If you consider mutual fund returns over a period of 10-years of various fund schemes, you would realise that many gave at least 4-5 times the returns if not more than that. Thus, the investors who held on to their investments without wavering gained a lot of profit. You could easily find data online, which compares the amount invested 10 years ago via lumpsum as well as SIP and the returns received today. From that data, you can infer that the returns were quite high even when you consider the market lows experienced in 2008. If you consider the 10-year period from 2009 to 2019, you will find that the benchmark index, BSE Sensex, tripled to grow in the last decade. While BSE Midcap index quadrupled and BSE Smallcap index also rose by a large margin. The bottom line for this analysis is to wait out the lows of the market for better and higher returns.

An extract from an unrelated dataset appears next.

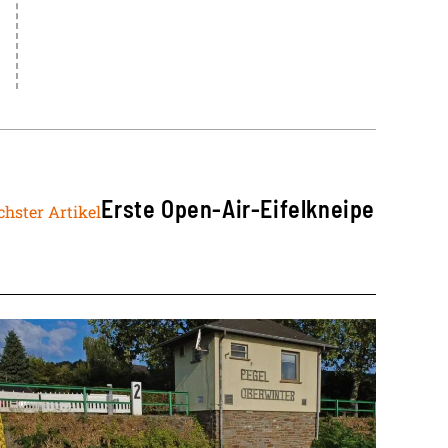
Erste Open-Air-Eifelkneipe
hster Artikel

There are two methods of investing in mutual funds, Systematic Investment Plan and Lumpsum:
SIP Investment
SIP allows you to contribute a fixed amount of sum into a preferred mutual fund scheme on a regular basis. The advantage of choosing a SIP is that it enables you to contribute regularly, opening doors to young investors.
Lumpsum
In lumpsum investment mode, money is invested in one go as compared to SIP, where a small amount is contributed regularly. If you have a large corpus, you can opt to invest a considerable proportion of money into lumpsum mutual funds.
Rahul Jain - Head of Personal Wealth Advisory of Edelweiss Financial Services, wrote about the Market conditions of India and how you can take advantage of it. He advised that you can use the market volatility to take stock of your portfolio and reorganise it. This can be achieved by analysing your financial standing and risk appetite, remaining invested in quality stocks, and considering liquid funds that invest in securities with short-term maturities and offer high returns.
While writing about how you shouldn’t cut your losses during the current situation, he guided that patience along with discipline can help you navigate through the current crisis, while also adding significant value to your wealth, in the long run. This is because every stock has been affected, and the lows of the market can be an opportunity to buy quality shares.
Opportunity to buy Quality stocks
When many investors are surrendering their shares due to the fear of market decline, you can look at this as an opportunity and buy quality stocks. This is also the perfect chance to remove the stocks which are not performing well.
Accomplishing your Financial Goals
By staying invested in your SIP, you can incur fewer losses and accomplish your 5 or 10-year financial goals. If you were to liquidate your funds, the losses would be higher, and you would have to start from square one in achieving your objectives.
Experiment with SIP strategies
There are various SIP investment strategies available that you can try and experiment with. Maybe some strategies can help you limit some losses and aid you in waiting out the worst impact of the market.
What you as an investor, can conclude from this is that you shouldn’t easily give up on your investments. Though panic is the first reaction when you see the market conditions worsening, you would only experience higher losses by liquidating your funds. Hold onto your SIP investment and wait for the market to stabilise.